# About this task:
Copy each line below in which the word "alle" occurs.

(Stored data entries)
= = = = =

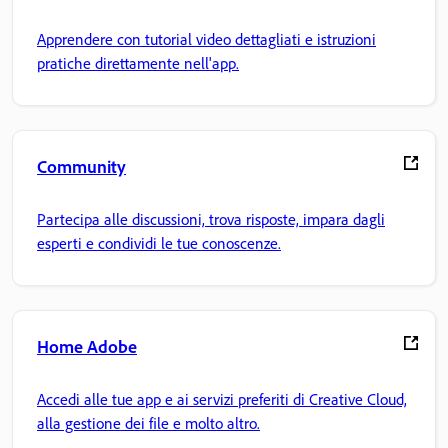
Apprendere con tutorial video dettagliati e istruzioni
pratiche direttamente nell'app.
Community
Partecipa alle discussioni, trova risposte, impara dagli
esperti e condividi le tue conoscenze.
Home Adobe
Accedi alle tue app e ai servizi preferiti di Creative Cloud,
alla gestione dei file e molto altro.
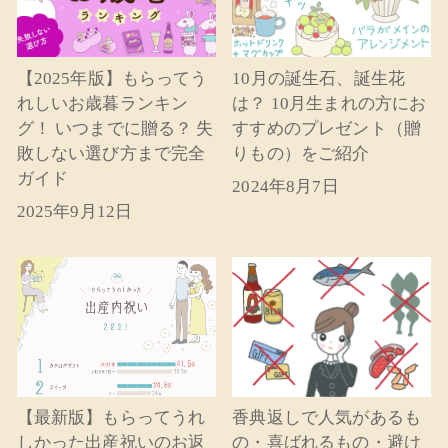
【2025年版】もらってう
10月の誕生石、誕生花
れしいお歳暮ランキン
は？ 10月生まれの方にお
グ！ いつまでに贈る？ 失
すすめのプレゼント（贈
敗しない選び方まで完全
りもの）をご紹介
ガイド
2024年8月7日
2025年9月12日
【最新版】もらってうれ
香典返しで人気があるも
しかった出産祝いのお返
の・喜ばれるもの・避け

= = = = =

# Output of the task:
Partecipa alle discussioni, trova risposte, impara dagli
Accedi alle tue app e ai servizi preferiti di Creative Cloud,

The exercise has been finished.